Soru: Peki İstiklal mücadelesinde kadının rolü nedir?

"Çok büyük. Aslında asker dediğimizde er olarak erkek kökünden geliyor. Fakat o erkeklerin hepsinin ne olursa olsun bir annesi var. Ne olursa olsun kardeşi var, eşi var, sevdiği var, evladı var. Cepheye giden her erkeğin arkasında bir kadın vardı. Ve şunu da unutmayalım. Türk kadını erkeklerinin yanında ve arkasında durdu.  "

"Türk kadınları iyi ki varlar"

"Bir Yunan komutana bir İngiliz gazeteci sorar. Biz neden kaybettik? Biz İzmir işgal ettiğimizde adamlar kağnılarıyla mühimmat taşıyorlardı dağlardan tepelerden. Bizim kamyonlarımız vardı. Neden der. Adamların yiyecek, içecek ve mühimmatları sıkıntılıydı azdı. Biz gemiler dolusu mühimmat ve kavurmalarla inmiştik. Adamların çarıkları hala müzelerde duruyor. Bizim ayaklarımızda postallar ve çizmeler vardı. Neden kaybettik? Der. Yunan komutanın şöyle bir cevabı var: Biz Türklerin yeşermekte olan bütün çiçeklerini kopardık. Bir şeyi düşünemedik der ve ben orada kalıyorum nasıl acaba diye. Çünkü cümlenin sonunu okumadan önce bir düşündüm. Biz Türk kadınlarını hesap edemedik der. Çünkü onlar Türk erkeklerinin yanında ve arkasında oldu. İşte eğer biz onları hesap etseydik plan değişecekti. Türk kadınları iyi ki varlar. Milli mücadeleyi, Türk kadınlarının azmi, cesareti, zekasıyla, erkekleriyle, yan yana duruşuyla kazandılar. O yüzden iyi ki varlar, iyi ki varız

"O kadınları unutturmak istemiyorum. Onun için çabalıyorum"

Bektaş son olarak o kadınlardan birinin hikayesini anlattı. 

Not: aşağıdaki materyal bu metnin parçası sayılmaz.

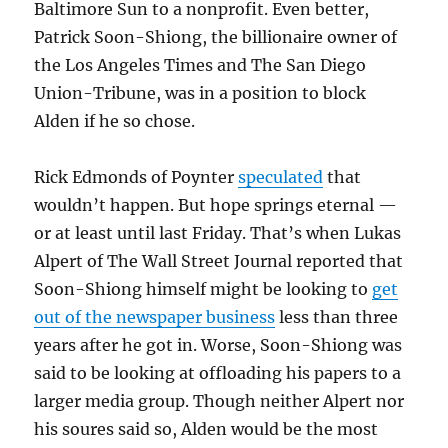
Baltimore Sun to a nonprofit. Even better,
Patrick Soon-Shiong, the billionaire owner of
the Los Angeles Times and The San Diego
Union-Tribune, was in a position to block
Alden if he so chose.
Rick Edmonds of Poynter
speculated
that
wouldn’t happen. But hope springs eternal —
or at least until last Friday. That’s when Lukas
Alpert of The Wall Street Journal reported that
Soon-Shiong himself might be looking to
get
out of the newspaper business
less than three
years after he got in. Worse, Soon-Shiong was
said to be looking at offloading his papers to a
larger media group. Though neither Alpert nor
his soures said so, Alden would be the most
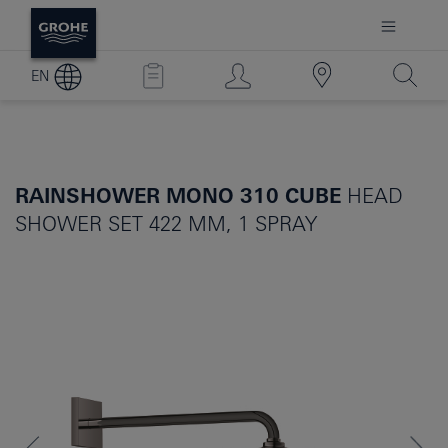
EN
RAINSHOWER MONO 310 CUBE
HEAD
SHOWER SET 422 MM, 1 SPRAY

"Son çalıştığım pembe kadından bahsedeyim. Muhteşem bir kadın kitabım 10 gün sonra çıkacak.. Pembe kadının  memleketinde birçok insan cepheye gitmiş. Çanakkale'de yemende, Filistin'de herkes bir yerlere gitmiş, dönmüş dönememiş. Rus işgali var ve o işgalde harşitte inanılmaz büyük savaşlar var ve binlerce insan ölüyor ve Batum'dan başlayarak muazzam göçler var. Muhacir dediğimiz cümlede işte orada binlerce kadının göçü var. Çünkü erkekler cephede. Kadınlar, çocuklar ve yaşlılar var. Kadın köyünden Alucra diye bir köyde bu kadın Giresunlu kadın ve kendi çevresinden bir sürü insanı organize ediyor. Hem mühimmat, hem yiyecek , hem sağlık malzemeleri taşıyor. Mustafa Kemal Atatürk bir noktada sıkışıyor. Bir komutan diyor ki, geri çekilelim. Mustafa Kemal Atatürk diyor ki Hayır çekilmenize gerek yok. Topal Osman ve gönüllüleri geliyor diyor. Ama onların silahı yok ki diyor komutan.  Mustafa Kemal Atatürk ona cevap veriyor. Onların silaha ihtiyacı yok. Onların ellerinde bıçakları var. O adamlar gönüllülerdi ve o kadınlar Rusların üstüne çöktüler ve son insan kalana kadar Karadeniz'i kurtardılar. Bugün Karadeniz’de bir haritamız varsa işte o kadınların adlarını kimsenin bilmediği cesur, genci, yaşlısıyla binlerce dünya güzeli kadının sayesinde hiç kimse adlarını bilmiyor. Ben sadece içlerinden birini çekip çıkardım, en azından Karadenizli bir kadın kahramanı tanıyalım diye. Gülüşan var. Dursun Çavuş. Herkes onu saçını kestiği için erkek zannediyor. O kadar güzel bir kızdır ki aslında. Sonra Kastamonu Rahime Kaptan. Batum’dan tuz taşıyormuş gibi davranıp aslında silah taşıyan ve mühimmat taşıyarak yurdun sahil şeridindeki birçok noktaya mühimmat taşıyor. O kadar çok ölümden dönüyor ki, o kadar güzel bir kızdır ki, herkes şey diyor niye gidiyorsun? Kimseyi umursamıyor, ölümse hepimize diyor. Kurşunsa cinsiyet ayırmıyor öyle akıllı, öyle zeki ve öyle birbirinden fedakâr kadınlar ki bunlar savaştan sonra da o kişiliklerini ve kimliklerini değiştirmiyorlar. Para için savaşmadık derler. Bunların hiçbirisi maaşı almaz. Fakir fukara ölürler ama bir madalyaları vardır sadece. O da milletin göğsünde olmak çok fakir yaşadılar ve çok fakir öldüler. Ama ben onları unutturmak istemiyorum. O yüzden de çok çabalıyorum."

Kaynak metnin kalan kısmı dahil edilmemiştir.